Aside from the fact that conversion is off slightly over the past few months, likely owing to the fact that I’ve stepped up my efforts to bring traffic to the web site, you can see that I have much the same problem as my friend on a monthly basis. Were I to rely on visit-based conversion rates alone, my understanding of how real people purchase on my web site would be incomplete.
Anyway, I stand by my original statement, you need both visit- and visitor-based conversion rates to understand how your audience converts. Both metrics tell you something valuable; one tells you about the person doing the converting, the other tells you about the process.
I welcome your comments on this subject. Perhaps you disagree with me? Or perhaps you agree but are having a hard time calculating one or the other rates using your web analytics application?
Anonymous added the following ...
Hi Eric,
I think this speaks directly to the concept that it normally takes more than one visit for people to convert.

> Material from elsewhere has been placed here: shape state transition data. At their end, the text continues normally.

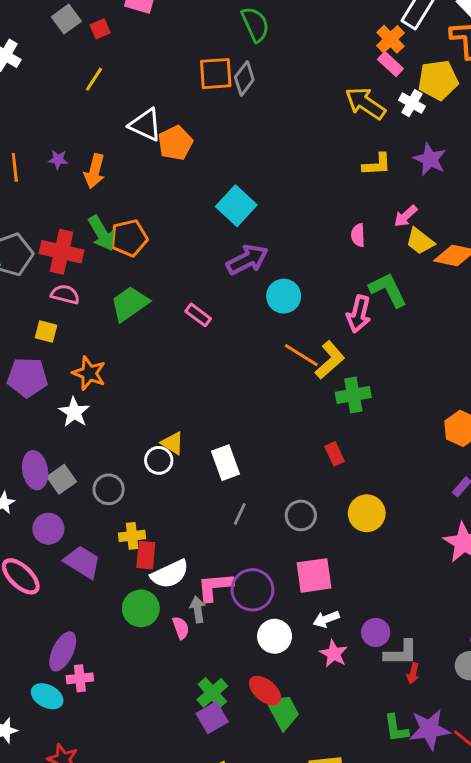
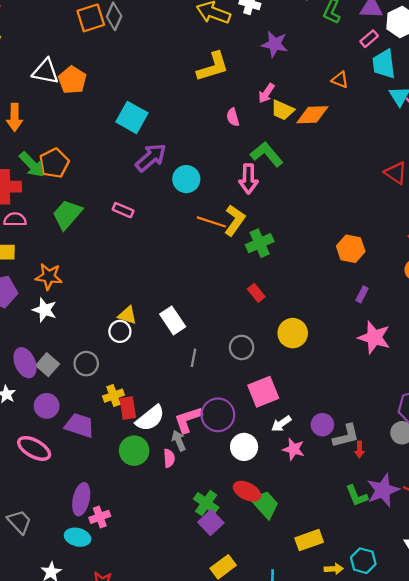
yellow L-shape: (377, 164) -> (213, 67), moved, size x1.4
pink semicircle: (181, 628) -> (169, 458), turned 30

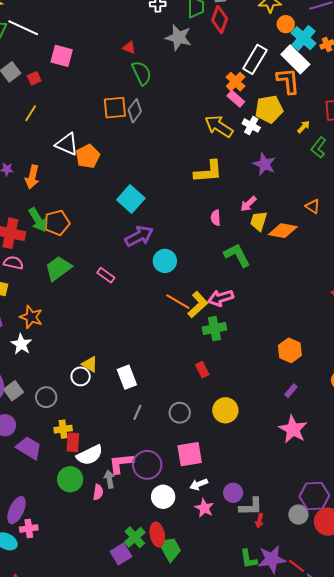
yellow trapezoid: (283, 110) -> (259, 221), turned 70
pink arrow: (248, 179) -> (221, 298), moved, turned 60
red ellipse: (247, 491) -> (157, 534), turned 40
green cross: (206, 503) -> (135, 537), moved

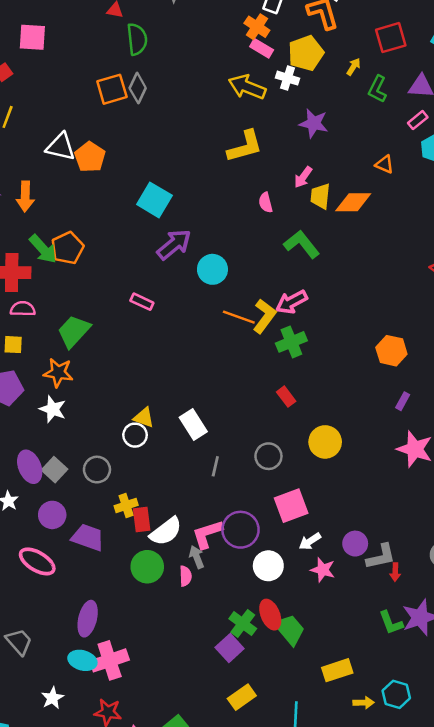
green semicircle: (142, 73) -> (137, 39), turned 30
green trapezoid: (58, 268) -> (74, 331), moved
pink cross: (29, 529) -> (110, 660), moved, size x1.6

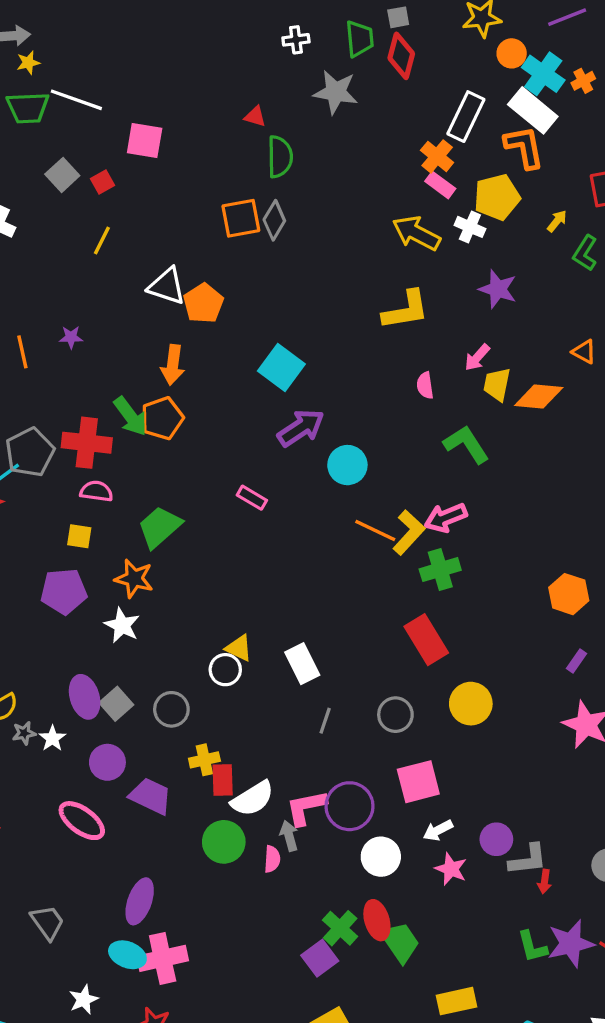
orange arrow: (25, 196) -> (173, 365), moved
red rectangle: (286, 397) -> (426, 640), size x1.8

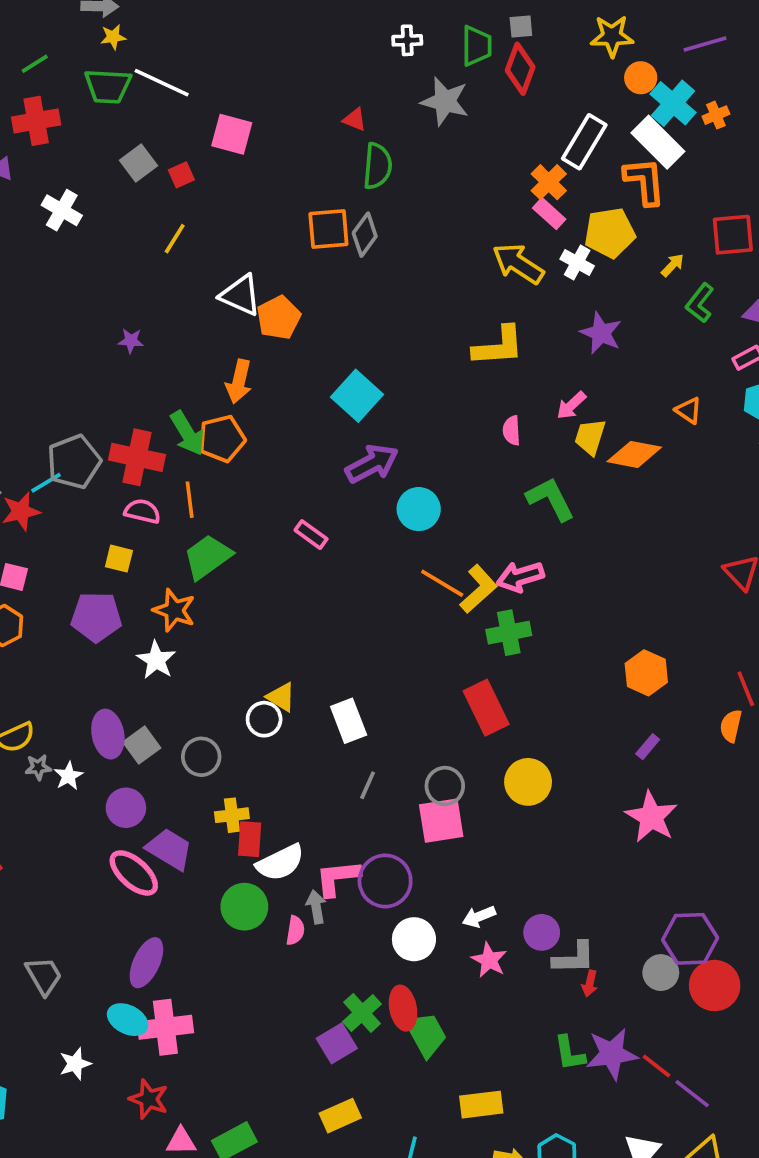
orange line: (22, 352) -> (190, 500), moved
pink square: (418, 782) -> (441, 821), moved
pink ellipse: (82, 821) -> (134, 873), moved

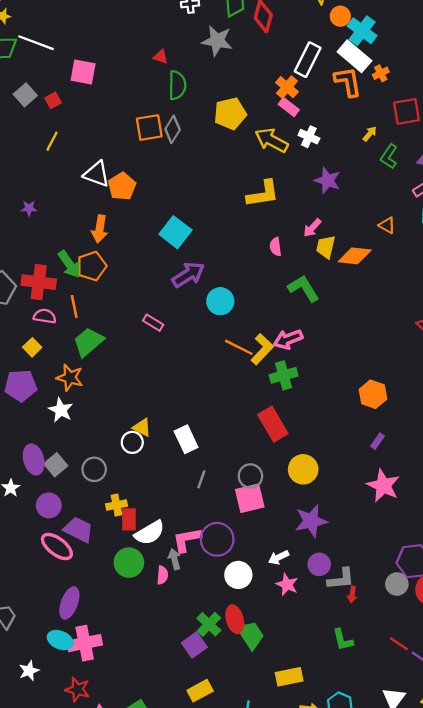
orange cross: (716, 115) -> (381, 73), moved
yellow pentagon: (610, 233) -> (230, 113), moved
yellow square: (119, 559) -> (32, 347), turned 36
purple star: (612, 1054) -> (311, 521), moved

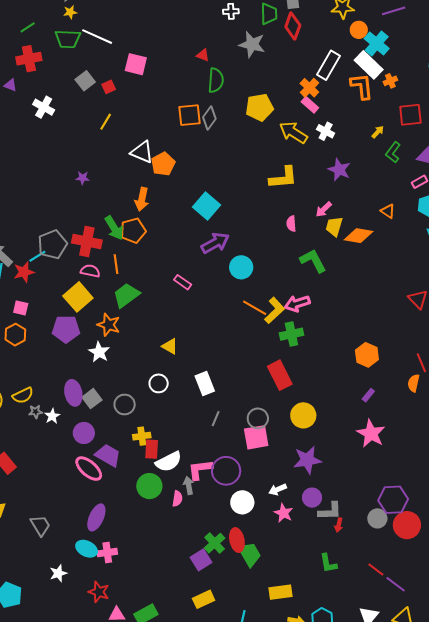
yellow square: (32, 347) -> (78, 297), size x1.8
yellow triangle: (142, 427) -> (170, 346), moved
pink cross: (85, 643) -> (107, 553), size x0.7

This was a point brought up at SES San Jose in the first metrics session–that it takes something like 3.6 visits to convert (based on their study which should not be assumed to be universal truth). But thanks for putting this up. It’s a great reminder that visitor behavior is complicated and takes special care to understand.
Jason
Read my blog here
Eric added the following ...
Anonymous: Perhaps, but this would be a good place to add segmentation to your conversion rates such that you could examine the OCR and BCR in the context of “existing customers” and “new customers” … I would expect, in the situation you describe, the OCR and BCR would be very similar for existing customers (they already know the site and the purchase process, right?) and likely divergent for new customers (depending on the level of consideration associated with the purchase or transaction.)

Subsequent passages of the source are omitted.